Tem texto meu na Gueixa. Voto nulo é o tema.



Tudo demais cansa


Palestra


Ela falava e falava e falava...

Ele mantinha o interesse, olhos acompanhando seus gestos e ouvidos acompanhando cada uma das muitas faces dela.

Na parede os ponteiros do relógio viajavam no tempo que deveria correr e ele sequer olhava o mostrador, absorto que estava na voz e no que ela dizia.

Sob as luzes frias das lâmpadas fluorescentes e no frescor do ar condicionado, a manhã passava agradavelmente.

Ela demonstrava saber exatamente sobre o que falava. Não titubeava, não tropeçava nas palavras e conceitos e isso o deixava atento, desperto, conquistado.

Casualmente os olhos dele fitaram o relógio. Surpreso, percebeu que já havia passado uma hora e o prazer de ouvi-la não o deixara sentir enfado ou cansaço.

Ela alternava transparências no projetor, expunha gráficos, números, frases, fontes de pesquisa enquanto falava, falava, falava...

Ele começou a perceber pigarros, movimentos mais constantes de nádegas arrastando-se no tecido sintético dos assentos à sua volta. Uma leve inquietação espalhava-se no auditório agora à semi-luz para que as figuras projetadas na tela branca pudessem ser lidas com clareza.

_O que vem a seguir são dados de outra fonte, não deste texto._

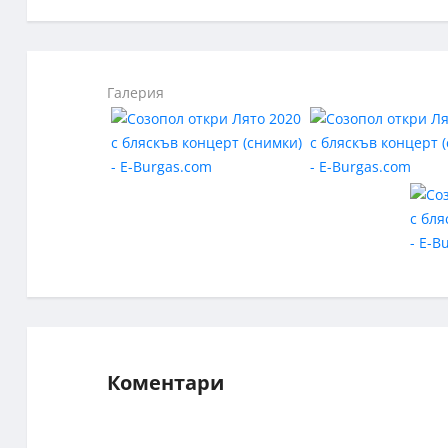
Галерия
Коментари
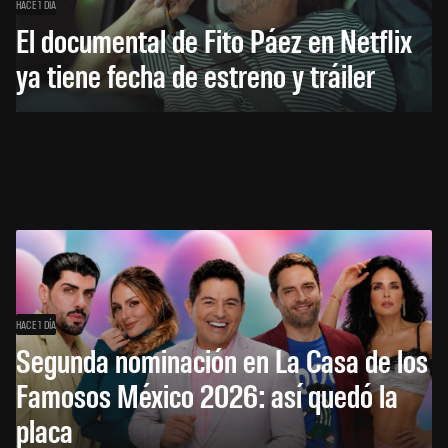
HACE 1 DÍA
El documental de Fito Páez en Netflix
ya tiene fecha de estreno y tráiler
HACE 1 DÍA
Segunda nominación en La Casa de los
Famosos México 2026: así quedó la
placa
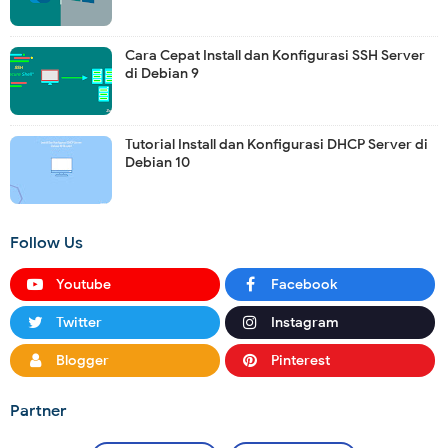
Cara Cepat Install dan Konfigurasi SSH Server
di Debian 9
Tutorial Install dan Konfigurasi DHCP Server di
Debian 10
Follow Us
Youtube
Facebook
Twitter
Instagram
Blogger
Pinterest
Partner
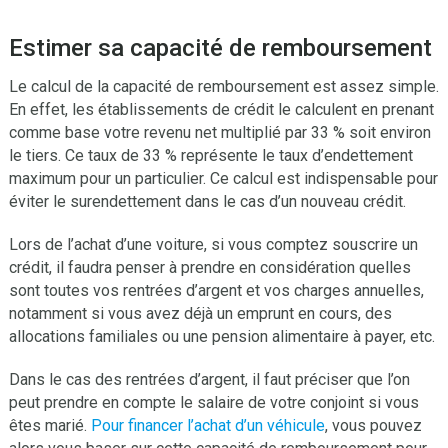
Estimer sa capacité de remboursement
Le calcul de la capacité de remboursement est assez simple.
En effet, les établissements de crédit le calculent en prenant
comme base votre revenu net multiplié par 33 % soit environ
le tiers. Ce taux de 33 % représente le taux d’endettement
maximum pour un particulier. Ce calcul est indispensable pour
éviter le surendettement dans le cas d’un nouveau crédit.
Lors de l’achat d’une voiture, si vous comptez souscrire un
crédit, il faudra penser à prendre en considération quelles
sont toutes vos rentrées d’argent et vos charges annuelles,
notamment si vous avez déjà un emprunt en cours, des
allocations familiales ou une pension alimentaire à payer, etc.
Dans le cas des rentrées d’argent, il faut préciser que l’on
peut prendre en compte le salaire de votre conjoint si vous
êtes marié.
Pour financer l’achat d’un véhicule
, vous pouvez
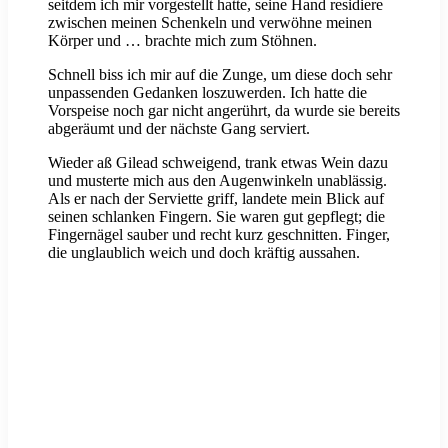
seitdem ich mir vorgestellt hatte, seine Hand residiere
zwischen meinen Schenkeln und verwöhne meinen
Körper und … brachte mich zum Stöhnen.
Schnell biss ich mir auf die Zunge, um diese doch sehr
unpassenden Gedanken loszuwerden. Ich hatte die
Vorspeise noch gar nicht angerührt, da wurde sie bereits
abgeräumt und der nächste Gang serviert.
Wieder aß Gilead schweigend, trank etwas Wein dazu
und musterte mich aus den Augenwinkeln unablässig.
Als er nach der Serviette griff, landete mein Blick auf
seinen schlanken Fingern. Sie waren gut gepflegt; die
Fingernägel sauber und recht kurz geschnitten. Finger,
die unglaublich weich und doch kräftig aussahen.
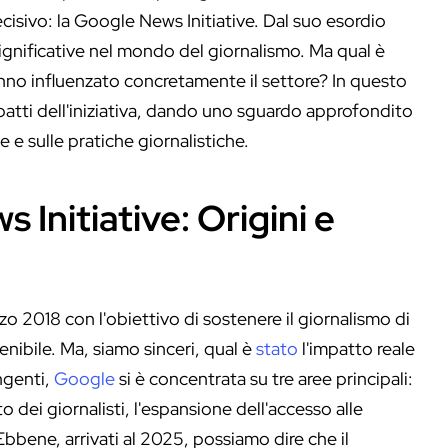
cisivo: la Google News Initiative. Dal suo esordio
significative nel mondo del giornalismo. Ma qual è
anno influenzato concretamente il settore? In questo
impatti dell'iniziativa, dando uno sguardo approfondito
e e sulle pratiche giornalistiche.
 Initiative: Origini e
zo 2018 con l'obiettivo di sostenere il giornalismo di
nibile. Ma, siamo sinceri, qual è
stato
l'impatto reale
ingenti,
Google
si è concentrata su tre aree principali:
 dei giornalisti, l'espansione dell'accesso alle
Ebbene, arrivati al 2025, possiamo dire che il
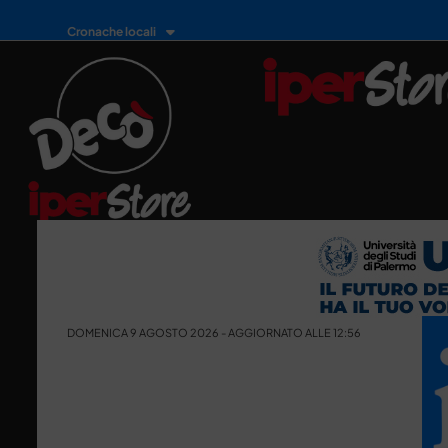
Cronache locali
DOMENICA 9 AGOSTO 2026 - AGGIORNATO ALLE 12:56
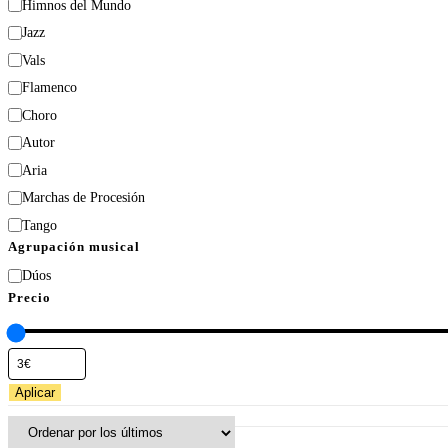
Himnos del Mundo
Jazz
Vals
Flamenco
Choro
Autor
Aria
Marchas de Procesión
Tango
Agrupación musical
Dúos
Precio
Aplicar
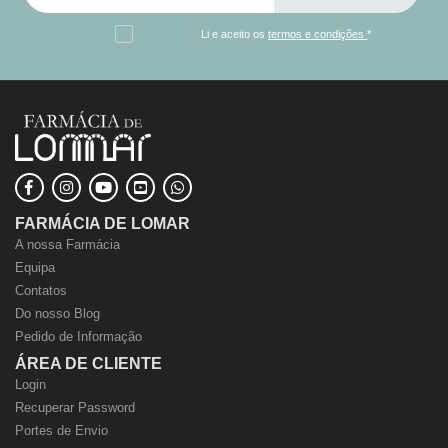
Li e aceito os
termos e condições
*
FARMÁCIA DE LOMAR
A nossa Farmácia
Equipa
Contatos
Do nosso Blog
Pedido de Informação
ÁREA DE CLIENTE
Login
Recuperar Password
Portes de Envio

Talvez contaminado pelo leve rebuliço, ele já não percebia as palavras dela com a mesma clareza, já não sentia o mesmo interesse pelo tema, já sentia formigamento no traseiro. E ela falava, falava, falava... Sem emoção, técnica, fria, monotônica.

Ele agora já olhava propositadamente para o relógio na parede e conferia com o seu de pulso. Duas horas e meia. Dos relógios seu olhos percorreram o salão e viu tédio, olhos semi-abertos, bocejos escondidos por mãos, conversas ao pé de ouvido enquanto ela falava, falava, falava, falava...

Essa sua última memória consciente.

De repente ouviu gargalhadas e falatório descontrolado. Deitado no carpete do auditório, acordou percebendo que havia dormido sentado.

Enfim, pelo menos por enquanto, ela parara de falar.